Extension produced by 250gm of weight = 3.5 cm

Extension produced by 700gm of weight = x

Extension (in cm)	3.5	x
weight (in gm)	250	700

By the following data, we have, 

250 /3.5 = 700/x 

Solving for x, 

(700 × 3.5) /250 = x 

=> x = (7 × 35) /25

=> x = 9.8 cm

Extension produced by 700gm of weight = 9.8 cm

Question 22. In 10 days, the earth picks up 2.6 × 10⁸ pounds of dust from the atmosphere. How much dust will it pick up in 45 days.

Solution:

We have, 

Dust(in pounds)	2.6 × 108	x
Days	10	45

Pounds of dust picked up in 10 days = 2.6 × 10⁸

Pounds of dust picked up in 45 days = x

Solving for x, we have, 

10 / (2.6 × 10⁸) = 45 /x

x = (2.6 × 10⁸ × 45) /10

=> x = 11.7 × 10⁸ pounds

Therefore, earth will pick up 11.7 × 10⁸ pounds of dust in45 days.

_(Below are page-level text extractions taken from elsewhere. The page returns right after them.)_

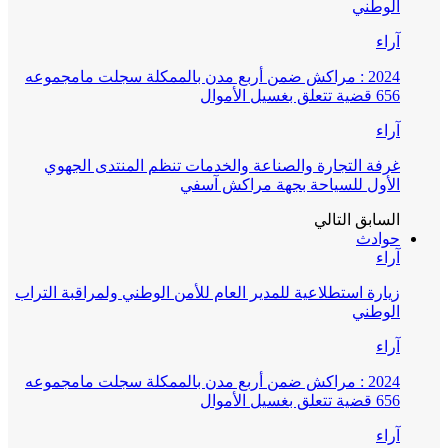
الوطني
آراء
2024 : مراكش ضمن أربع مدن بالممكلة سجلت مامجموعه
656 قضية تتعلق بغسيل الأموال
آراء
غرفة التجارة والصناعة والخدمات تنظم المنتدى الجهوي
الأول للسياحة بجهة مراكش آسفي
السابق
التالي
حوادث
آراء
زيارة استطلاعية للمدير العام للأمن الوطني ولمراقبة التراب
الوطني
آراء
2024 : مراكش ضمن أربع مدن بالممكلة سجلت مامجموعه
656 قضية تتعلق بغسيل الأموال
آراء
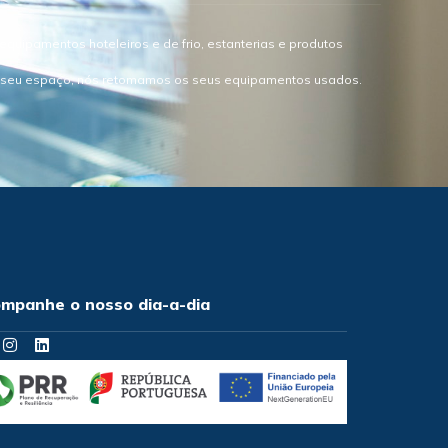
quipamentos hoteleiros e de frio, estanterias e produtos
o seu espaço, nós retomamos os seus equipamentos usados.
mpanhe o nosso dia-a-dia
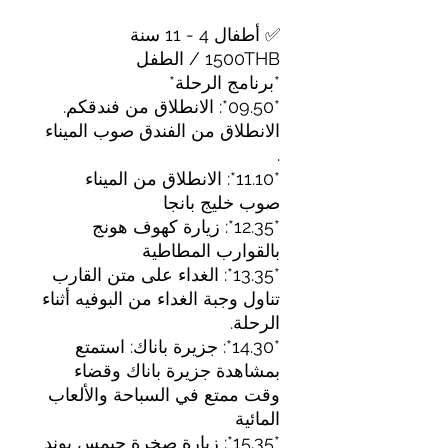
✅ أطفال 4 - 11 سنة
1500THB / الطفل
*برنامج الرحلة*
*09.50*: الانطلاق من فندقكم.
الانطلاق من الفندق صوب الميناء
.
*11.10*: الانطلاق من الميناء
صوب خليج بانجا
*12.35*: زيارة كهوف هونج
بالقوارب المطاطية
*13.35*: الغداء على متن القارب
تناول وجبة الغداء من البوفيه أثناء
الرحلة.
*14.30*: جزيرة باناك: استمتع
بمشاهدة جزيرة باناك وقضاء
وقت ممتع في السباحة والألعاب
المائية
*15.35*: زيارة صخرة جيمس بوند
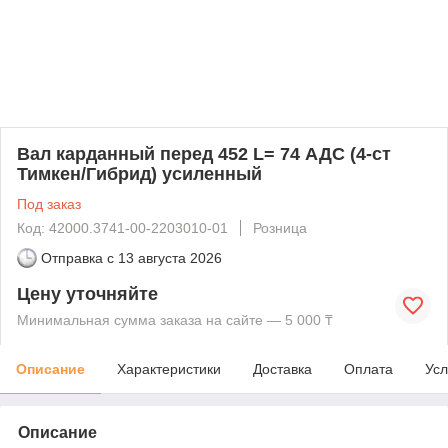
Вал карданный перед 452 L= 74 АДС (4-ст
Тимкен/Гибрид) усиленный
Под заказ
Код: 42000.3741-00-2203010-01
Розница
Отправка с
13 августа 2026
Цену уточняйте
Минимальная сумма заказа на сайте — 5 000 ₸
Описание
Характеристики
Доставка
Оплата
Усл
Описание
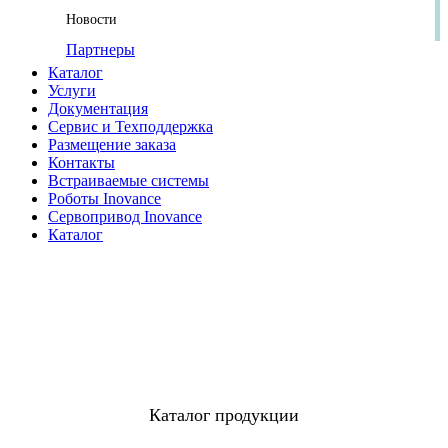
Новости
Партнеры
Каталог
Услуги
Документация
Сервис и Техподдержка
Размещение заказа
Контакты
Встраиваемые системы
Роботы Inovance
Сервопривод Inovance
Каталог
Каталог продукции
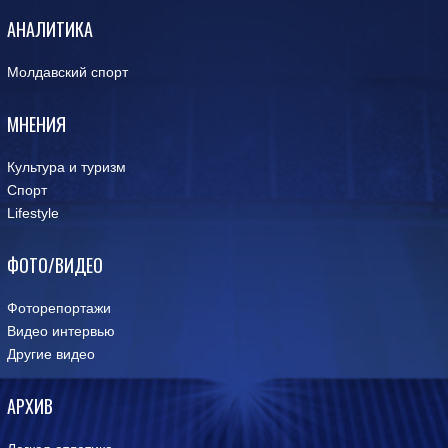
АНАЛИТИКА
Молдавский спорт
МНЕНИЯ
Культура и туризм
Спорт
Lifestyle
ФОТО/ВИДЕО
Фоторепортажи
Видео интервью
Другие видео
АРХИВ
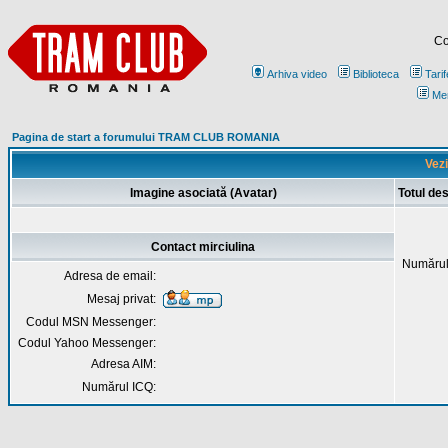
Co
Arhiva video
Biblioteca
Tarif
Me
Pagina de start a forumului TRAM CLUB ROMANIA
Vezi
Imagine asociată (Avatar)
Totul de
Contact mirciulina
Numărul
Adresa de email:
Mesaj privat:
Codul MSN Messenger:
Codul Yahoo Messenger:
Adresa AIM:
Numărul ICQ:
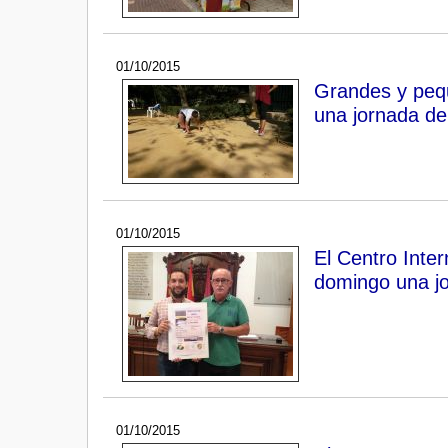
01/10/2015
Grandes y pequ
una jornada de
01/10/2015
El Centro Inte
domingo una jo
01/10/2015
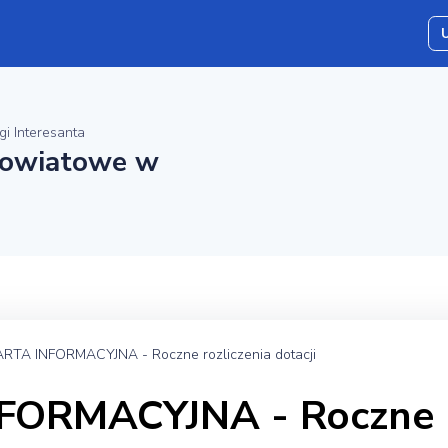
gi Interesanta
Powiatowe w
ARTA INFORMACYJNA - Roczne rozliczenia dotacji
FORMACYJNA - Roczne r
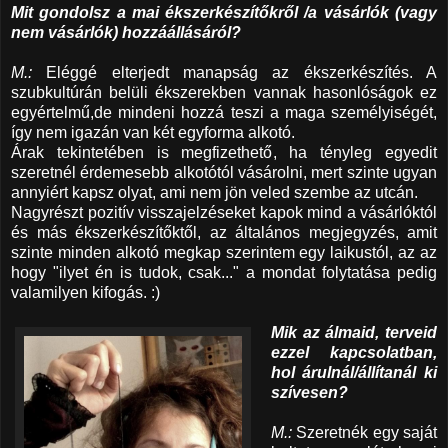
Mit gondolsz a mai ékszerkészítőkről /a vásárlók (vagy
nem vásárlók) hozzáállásáról?
M.:
Eléggé elterjedt manapság az ékszerkészítés. A
szubkultúrán belüli ékszerekben vannak hasonlóságok ez
egyértelmű,de mindeni hozzá teszi a maga személyiségét,
így nem igazán van két egyforma alkotó.
Árak tekintetében is megfizethető, ha tényleg egyedit
szeretnél érdemesebb alkotótól vásárolni, mert szinte ugyan
annyiért kapsz olyat, ami nem jön veled szembe az utcán.
Nagyrészt pozitív visszajelzéseket kapok mind a vásárlóktól
és más ékszerkészítőktől, az általános megjegyzés, amit
szinte minden alkotó megkap szerintem egy laikustól, az az
hogy "ilyet én is tudok, csak..." a mondat folytatása pedig
valamilyen kifogás. :)
Mik az álmaid, terveid
ezzel kapcsolatban,
hol árulnál/állítanál ki
szívesen?
M.:
Szeretnék egy saját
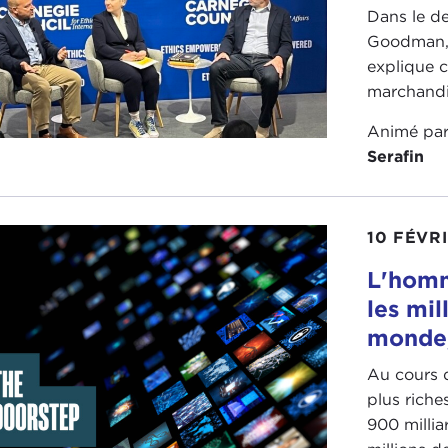
Dans le de
Goodman, 
explique c
marchandis
Animé pa
Serafin
10 FÉVR
L'hom
les mil
monde,
Au cours 
plus riche
900 millia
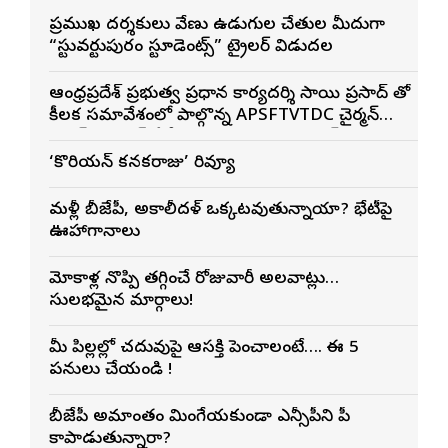
ప్రముఖ దర్శకులు వేణు ఉడుగుల చేతుల మీదుగా
“స్టువర్టుపురం స్టూడెంట్స్” ట్రైలర్ విడుదల
ఆంధ్రప్రదేశ్ ప్రభుత్వ ప్రధాన కార్యదర్శి సాయి ప్రసాద్ తో
కీలక సమావేశంలో పాల్గొన్న APSFTVTDC చైర్మన్
భరత్ భూషణ్, ఏపీ ఎఫ్డిసి ఎండి విశ్వనాథన్, పలు
శాఖల అధికారులు
‘కొరియన్ కనకరాజు’ రివ్యూ
మళ్లీ బీజేపీ, అకాలీదళ్ ఒక్కటవుతున్నాయా? భేటీపై
ఊహాగానాలు
మోకాళ్ల నొప్పి తగ్గించే రోజువారీ అలవాట్లు…
సులభమైన మార్గాలు!
మీ పిల్లల్లో చదువుపై ఆసక్తి పెంచాలంటే…. ఈ 5
పనులు చేయండి !
బీజేపీ అమాంతం మింగేయకుండా ఎన్సీపీని పీకే
కాపాడుతున్నారా?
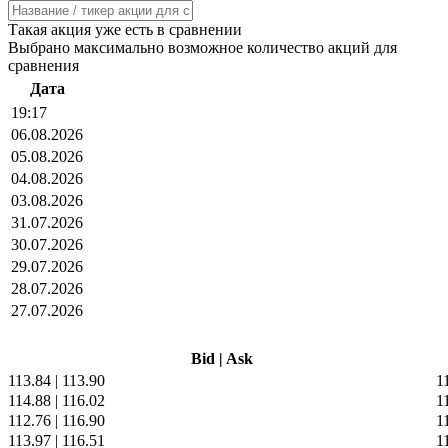
Такая акция уже есть в сравнении
Выбрано максимально возможное количество акций для
сравнения
Дата
19:17
06.08.2026
05.08.2026
04.08.2026
03.08.2026
31.07.2026
30.07.2026
29.07.2026
28.07.2026
27.07.2026
Bid
|
Ask
113.84
|
113.90
1
114.88
|
116.02
1
112.76
|
116.90
1
113.97
|
116.51
1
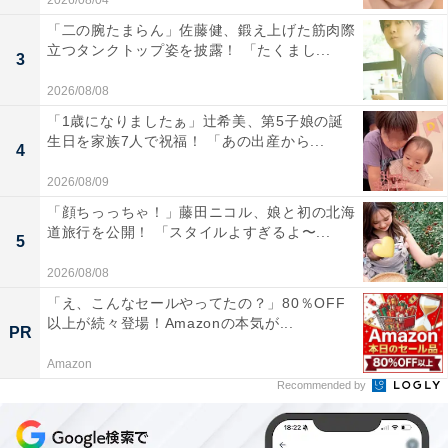
2026/08/04
「二の腕たまらん」佐藤健、鍛え上げた筋肉際
立つタンクトップ姿を披露！ 「たくまし...
3
2026/08/08
「1歳になりましたぁ」辻希美、第5子娘の誕
生日を家族7人で祝福！ 「あの出産から...
4
2026/08/09
「顔ちっっちゃ！」藤田ニコル、娘と初の北海
道旅行を公開！ 「スタイルよすぎるよ〜...
5
2026/08/08
「え、こんなセールやってたの？」80％OFF
以上が続々登場！Amazonの本気が...
PR
Amazon
Recommended by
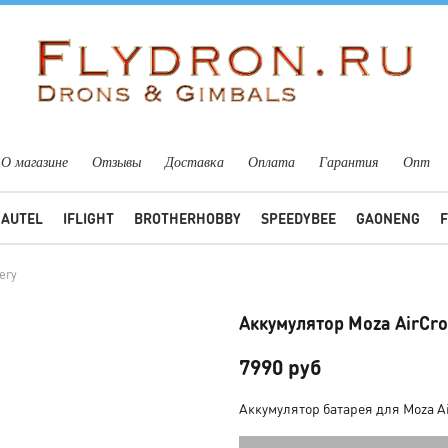
О магазине
Отзывы
Доставка
Оплата
Гарантия
Опт
AUTEL
IFLIGHT
BROTHERHOBBY
SPEEDYBEE
GAONENG
ery
Аккумулятор Moza AirCros
7990 руб
Аккумулятор батарея для Moza A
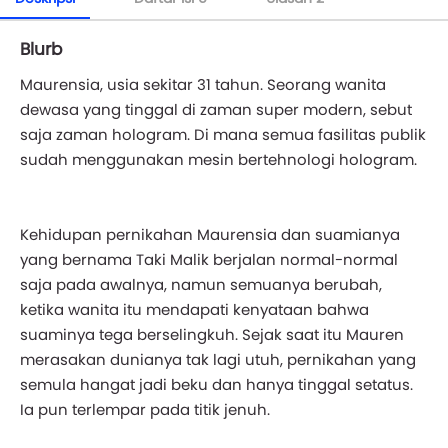
Blurb
Maurensia, usia sekitar 31 tahun. Seorang wanita
dewasa yang tinggal di zaman super modern, sebut
saja zaman hologram. Di mana semua fasilitas publik
sudah menggunakan mesin bertehnologi hologram.
Kehidupan pernikahan Maurensia dan suamianya
yang bernama Taki Malik berjalan normal-normal
saja pada awalnya, namun semuanya berubah,
ketika wanita itu mendapati kenyataan bahwa
suaminya tega berselingkuh. Sejak saat itu Mauren
merasakan dunianya tak lagi utuh, pernikahan yang
semula hangat jadi beku dan hanya tinggal setatus.
Ia pun terlempar pada titik jenuh.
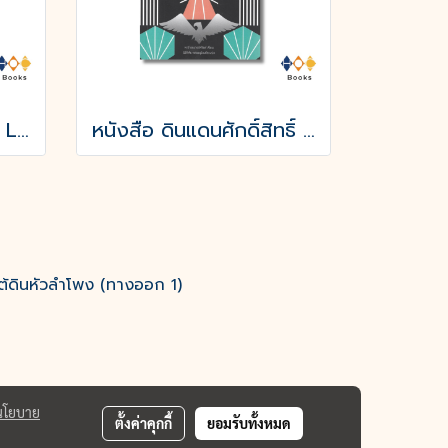
หนังสือ มรณาสุดที่รัก : La Morte amoureuse
หนังสือ ดินแดนศักดิ์สิทธิ์ และ ยิ้มแห่งนิรันดร์
ต้ดินหัวลำโพง (ทางออก 1)
นโยบาย
ตั้งค่าคุกกี้
ยอมรับทั้งหมด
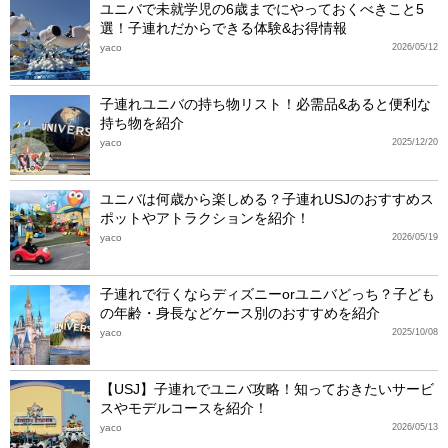
ユニバで未就学児の6歳までにやっておくべきこと5
選！子連れだからできる体験&お得情報
yaco
2026/05/12
子連れユニバの持ち物リスト！必需品&あると便利な
持ち物を紹介
yaco
2025/12/20
ユニバは何歳から楽しめる？子連れUSJのおすすめス
ポットやアトラクションを紹介！
yaco
2026/05/19
子連れで行くならディズニーorユニバどっち？子ども
の年齢・身長などケース別のおすすめを紹介
yaco
2025/10/08
【USJ】子連れでユニバ攻略！知っておきたいサービ
スやモデルコースを紹介！
yaco
2026/05/13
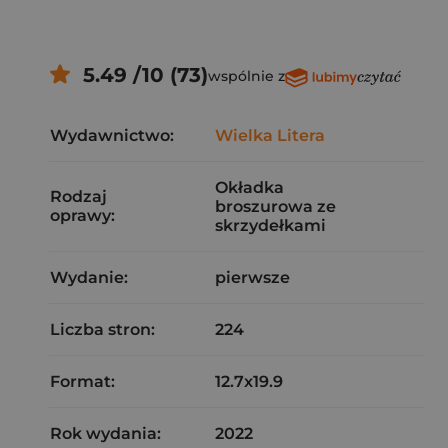
5.49 /10 (73)
wspólnie z
Wydawnictwo:
Wielka Litera
Okładka
Rodzaj
broszurowa ze
oprawy:
skrzydełkami
Wydanie:
pierwsze
Liczba stron:
224
Format:
12.7x19.9
Rok wydania:
2022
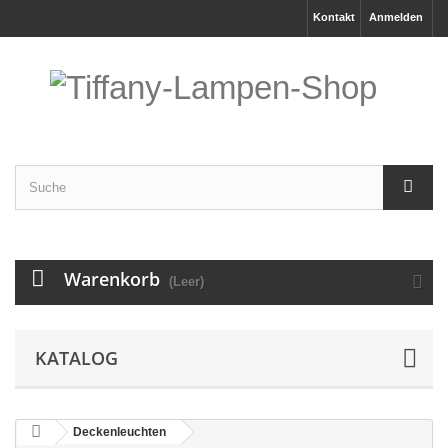
Kontakt
Anmelden
Warenkorb
(Leer)
KATALOG
Deckenleuchten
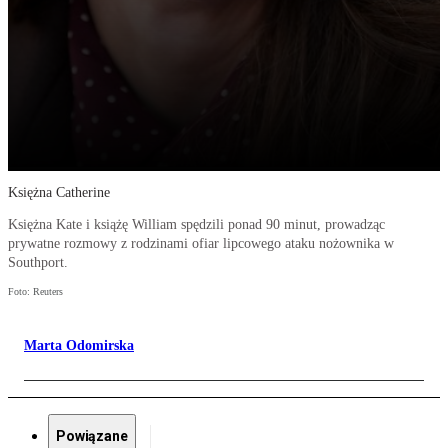
Księżna Catherine
Księżna Kate i książę William spędzili ponad 90 minut, prowadząc
prywatne rozmowy z rodzinami ofiar lipcowego ataku nożownika w
Southport.
Foto: Reuters
Marta Odomirska
Powiązane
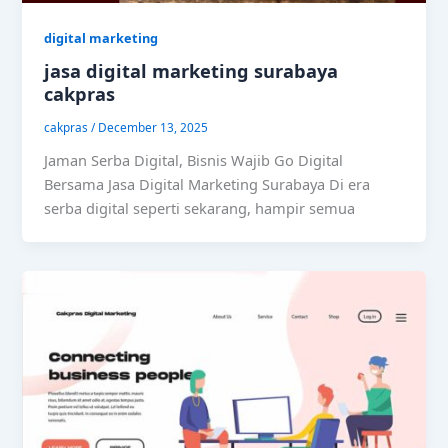
digital marketing
jasa digital marketing surabaya
cakpras
cakpras
/
December 13, 2025
Jaman Serba Digital, Bisnis Wajib Go Digital
Bersama Jasa Digital Marketing Surabaya Di era
serba digital seperti sekarang, hampir semua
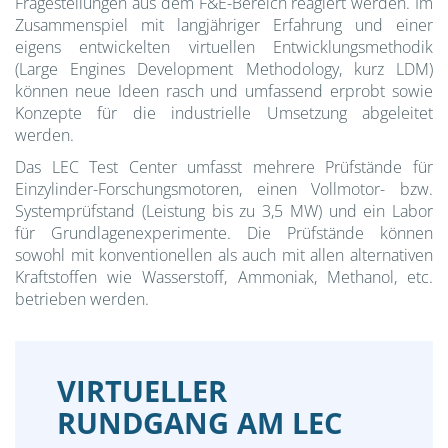
Fragestellungen aus dem F&E-Bereich reagiert werden. Im
Zusammenspiel mit langjähriger Erfahrung und einer
eigens entwickelten virtuellen Entwicklungsmethodik
(Large Engines Development Methodology, kurz LDM)
können neue Ideen rasch und umfassend erprobt sowie
Konzepte für die industrielle Umsetzung abgeleitet
werden.
Das LEC Test Center umfasst mehrere Prüfstände für
Einzylinder-Forschungsmotoren, einen Vollmotor- bzw.
Systemprüfstand (Leistung bis zu 3,5 MW) und ein Labor
für Grundlagenexperimente. Die Prüfstände können
sowohl mit konventionellen als auch mit allen alternativen
Kraftstoffen wie Wasserstoff, Ammoniak, Methanol, etc.
betrieben werden.
VIRTUELLER
RUNDGANG AM LEC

Question 23. In 15 days, the earth picks up 1.2 x 108 kg of dust from the atmosphere. In how many days it will pick up 4.8 x 10s kg of dust?

Solution:

We have, 

Days	15	x
Dust	1.2 × 108	4.8 × 108

Solving for x, we get, 

1.2 × 10⁸ /15 = 4.8 × 10⁸ /x

x = (4.8 × 10⁸ × 15) / (1.2 × 10⁸)

=> x = (4.8 × 15) / 1.2 

=> x = 60 days

Therefore, earth will pick up 4.8 × 10⁸ kg of dust in 60 days.